Re: [unicode] UTF-c

From: mpsuzuki@hiroshima-u.ac.jp
Date: Sun Feb 20 2011 - 06:41:49 CST

Next message: Doug Ewell: "Re: UTF-c"

Previous message: Thomas Cropley: "UTF-c"
In reply to: Thomas Cropley: "UTF-c"
Next in thread: Doug Ewell: "Re: [unicode] UTF-c"
Reply: Doug Ewell: "Re: [unicode] UTF-c"
Maybe reply: William_J_G Overington: "Re: [unicode] UTF-c"
Messages sorted by: [ date ] [ thread ] [ subject ] [ author ] [ attachment ]
Mail actions: [ respond to this message ] [ mail a new topic ]

Dear Thomas,

On Sun, 20 Feb 2011 21:47:19 +1100
Thomas Cropley <tomcropley@gmail.com> wrote:

>I have developed a new multi-byte character encoding for Unicode.

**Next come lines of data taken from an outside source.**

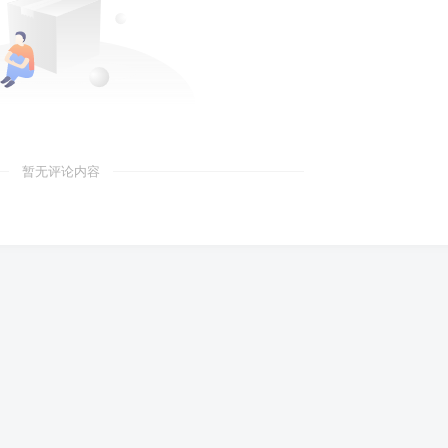
暂无评论内容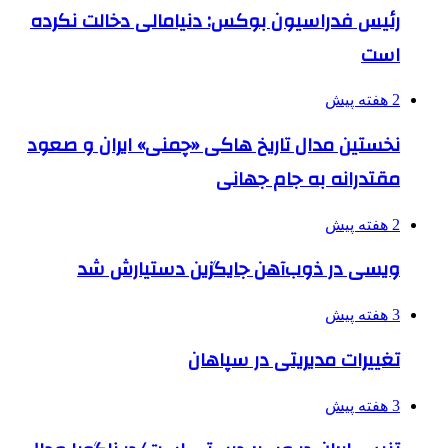
رئیس فدراسیون بوکس: دنیامالی دخالت نکرده
است
2 هفته پیش
نخستین مدال تاریخ هاکی «چمنی» ایران و صعود
مقتدرانه به جام جهانی
2 هفته پیش
ویسی در ذوب‌آهن جایگزین دستیارش شد
3 هفته پیش
تغییرات مدیریتی در سپاهان
3 هفته پیش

It is
>similar to UTF-8 but it is more efficient at encoding non-ASCII alphabetic
>scripts. The attached UTF-c.htm file gives more details and the C++ program
>"UTF8_c.cpp" shows how UTF-c files may be processed.

In your proposal, the maximum length of the coded character
is 4, it is less than UTF-8's max length. It's interesting
idea.

I guess your proposal is designed for the convenience for
the people who feels US-ASCII compatibility is insufficient
and ISO 8859 variants compatibility is required.

I have 2 questions:

Q1) I guess, the easiest way for the people feeling like
    above is keeping to use existing ISO 8859 variants,
    not migrating to new encoding. Is there large group
    of the people who want to use both of ISO 8859
    compatible ENCODING, and the CHARACTERS out of them
    at the same time, and they are willing to switch
    their favorite softwares?

    In Japanese market, there is a large group of the
    people who want to use legacy ENCODING (like
    Microsoft Codepage 932) and the CHARACTERS out of
    them (like JIS X 0213:2004), but they cannot afford
    to pay for new softwares or don't want to migrate
    newer softwares. I'm interested in the situation
    in other countries.

Q2) One of the advantage of UTF-8 encoding is an error
    recovery: breaking an octet will break a character
    including it, but following character won't be broken.
    But your encoding seems to be, sorry, unsafe.
    U+0080 - U+00BF, U+0100 - U+107F are coded by similar
    2 octets, so removing 1 octet may change all following
    characters. I'm afraid that it's not welcomed by
    the people who switched to UTF-8 from ISO 2022 encoding
    to reduce the engineering cost of the stateful encoding.

Regards,
mpsuzuki

Next message: Doug Ewell: "Re: UTF-c"
Previous message: Thomas Cropley: "UTF-c"
In reply to: Thomas Cropley: "UTF-c"
Next in thread: Doug Ewell: "Re: [unicode] UTF-c"
Reply: Doug Ewell: "Re: [unicode] UTF-c"
Maybe reply: William_J_G Overington: "Re: [unicode] UTF-c"
Messages sorted by: [ date ] [ thread ] [ subject ] [ author ] [ attachment ]
Mail actions: [ respond to this message ] [ mail a new topic ]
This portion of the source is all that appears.